Le Vent de la Chine Numéro 30

du 24 septembre au 30 septembre 2006

Editorial : La Chine avant la fête : trois regards

« Bois, riz, huile et sel » (expression chinoise pour « de bric et de broc ») : voici un éditorial sans sujet majeur, comme on peut l’attendre, à même époque, veille de la fête nationale.

[1] A mêmes maux, mêmes remèdes : dans les provinces pauvres, des écoles annoncent le renvoi des maîtres qu’elles ne peuvent plus payer : sont exemptés -pour raison sociale- divorcés ou veufs avec enfants à charge. A Dandong (Liaoning), l’école Tongxing devait libérer 11 postes : or, au 6/09, ils ont été 40 profs à avoir rompu leur mariage. Désarçonné, le bureau local de l’éducation a nommé une commission, pour débusquer les cas de «divorces blancs». 

[2] Europe et Chine tentent de rationaliser leurs échanges.

Concernant le trafic maritime, elles déploient un projet-pilote, signé Laszlo Kovacs et Mu Xinsheng, patrons respectifs des douanes . Entre Shenzhen, Rotterdam et Felixstowe, un réseau de douanes électroniques est créé, permettant de mieux détecter les produits contrefaits, et le matériel terroriste. Le système devrait être étendu à tous les ports de Chine et de l’Union Européenne, s’il s’avère efficace.

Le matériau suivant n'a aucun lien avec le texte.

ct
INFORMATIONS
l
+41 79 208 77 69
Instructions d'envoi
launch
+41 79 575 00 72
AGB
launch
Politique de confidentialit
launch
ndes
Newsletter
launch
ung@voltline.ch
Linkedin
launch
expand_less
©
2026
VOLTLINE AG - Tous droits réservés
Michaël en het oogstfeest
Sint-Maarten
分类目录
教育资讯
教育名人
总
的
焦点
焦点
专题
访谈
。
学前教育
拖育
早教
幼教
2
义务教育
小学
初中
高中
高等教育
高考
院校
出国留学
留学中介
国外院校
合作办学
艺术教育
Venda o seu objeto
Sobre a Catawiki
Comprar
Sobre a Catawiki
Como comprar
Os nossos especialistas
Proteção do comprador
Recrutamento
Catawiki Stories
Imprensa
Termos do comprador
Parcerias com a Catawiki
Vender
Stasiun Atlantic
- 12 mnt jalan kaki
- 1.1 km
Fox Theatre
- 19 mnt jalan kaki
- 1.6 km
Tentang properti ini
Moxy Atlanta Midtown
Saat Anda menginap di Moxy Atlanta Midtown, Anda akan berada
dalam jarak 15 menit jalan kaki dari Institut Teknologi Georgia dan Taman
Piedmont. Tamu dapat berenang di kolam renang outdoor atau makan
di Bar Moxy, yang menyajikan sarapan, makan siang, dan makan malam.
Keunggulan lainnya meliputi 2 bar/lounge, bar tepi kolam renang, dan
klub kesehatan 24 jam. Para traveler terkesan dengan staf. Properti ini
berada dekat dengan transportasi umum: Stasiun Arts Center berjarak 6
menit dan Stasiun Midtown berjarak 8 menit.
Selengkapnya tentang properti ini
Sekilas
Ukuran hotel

Concernant le trafic humain par contre, le 8/09, un charter de 70 migrants clandestins n’a pu décoller de Paris vers Pékin, faute de feu vert chinois. L’accord était acquis, mais le ministère de l’Intérieur (de Nicolas Sarkozy) aurait trop vite annoncé leur envol.

En clair : Pékin ne peut accueillir ses irréguliers, qu’une fois certain de pouvoir les retourner à l’arrivée, vers leurs provinces d’origine, ce qui n’était pas -encore- le cas.

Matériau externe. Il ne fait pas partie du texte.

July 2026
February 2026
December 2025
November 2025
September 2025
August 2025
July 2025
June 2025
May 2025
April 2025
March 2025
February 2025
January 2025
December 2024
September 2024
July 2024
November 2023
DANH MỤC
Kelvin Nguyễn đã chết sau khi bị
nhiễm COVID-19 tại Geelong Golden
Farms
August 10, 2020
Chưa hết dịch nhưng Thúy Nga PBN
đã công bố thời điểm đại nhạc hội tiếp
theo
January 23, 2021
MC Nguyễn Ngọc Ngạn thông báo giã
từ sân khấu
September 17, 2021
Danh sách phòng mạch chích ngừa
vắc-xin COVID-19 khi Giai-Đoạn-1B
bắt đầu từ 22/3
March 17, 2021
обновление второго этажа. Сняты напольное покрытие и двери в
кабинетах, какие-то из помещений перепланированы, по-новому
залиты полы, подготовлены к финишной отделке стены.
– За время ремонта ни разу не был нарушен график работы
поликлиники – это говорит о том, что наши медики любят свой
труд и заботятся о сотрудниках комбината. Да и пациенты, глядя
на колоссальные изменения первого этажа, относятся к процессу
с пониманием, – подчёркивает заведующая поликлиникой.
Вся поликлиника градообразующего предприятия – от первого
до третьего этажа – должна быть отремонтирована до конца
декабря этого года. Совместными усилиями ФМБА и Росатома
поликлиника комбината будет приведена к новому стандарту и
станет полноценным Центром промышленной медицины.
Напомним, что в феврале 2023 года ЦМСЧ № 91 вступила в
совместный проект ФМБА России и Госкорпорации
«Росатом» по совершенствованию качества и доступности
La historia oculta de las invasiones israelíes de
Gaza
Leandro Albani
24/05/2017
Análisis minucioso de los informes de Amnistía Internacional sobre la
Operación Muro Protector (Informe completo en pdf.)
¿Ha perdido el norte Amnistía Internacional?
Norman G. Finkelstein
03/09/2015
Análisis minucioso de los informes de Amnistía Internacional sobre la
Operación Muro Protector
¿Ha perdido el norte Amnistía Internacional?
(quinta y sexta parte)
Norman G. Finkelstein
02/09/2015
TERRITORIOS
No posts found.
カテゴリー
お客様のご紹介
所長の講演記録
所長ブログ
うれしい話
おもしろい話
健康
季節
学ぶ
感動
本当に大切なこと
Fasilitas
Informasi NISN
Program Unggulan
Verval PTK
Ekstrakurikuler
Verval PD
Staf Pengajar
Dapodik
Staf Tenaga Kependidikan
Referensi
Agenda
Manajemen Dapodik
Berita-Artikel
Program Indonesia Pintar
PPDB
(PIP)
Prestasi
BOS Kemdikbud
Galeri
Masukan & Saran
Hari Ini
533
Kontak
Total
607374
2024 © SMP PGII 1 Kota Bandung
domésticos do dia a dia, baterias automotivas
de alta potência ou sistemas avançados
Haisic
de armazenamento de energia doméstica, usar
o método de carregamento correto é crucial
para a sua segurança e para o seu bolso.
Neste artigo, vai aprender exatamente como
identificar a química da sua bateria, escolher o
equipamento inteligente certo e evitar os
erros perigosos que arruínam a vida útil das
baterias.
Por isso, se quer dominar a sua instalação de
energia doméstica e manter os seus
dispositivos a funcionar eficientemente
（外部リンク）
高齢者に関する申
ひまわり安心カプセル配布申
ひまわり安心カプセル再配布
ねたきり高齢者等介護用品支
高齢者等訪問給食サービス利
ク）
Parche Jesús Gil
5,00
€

[3] Clashs sociaux: à Foshan (Guangdong) le 15/09, avec 10 véhicules de police incendiés; à Pékin le 18, avec une manif devant l’ambassade américaine, de gens criant «on veut survivre».

Depuis toujours favorisée sur les campagnes, la ville devient à son tour un foyer de tensions, du fait de la hausse des taxes et des loyers.  En 2005, l’administration a ponctionné pour 93MM² de droits et amendes (sans parler des taxes), frappant bien plus les petits que les gros.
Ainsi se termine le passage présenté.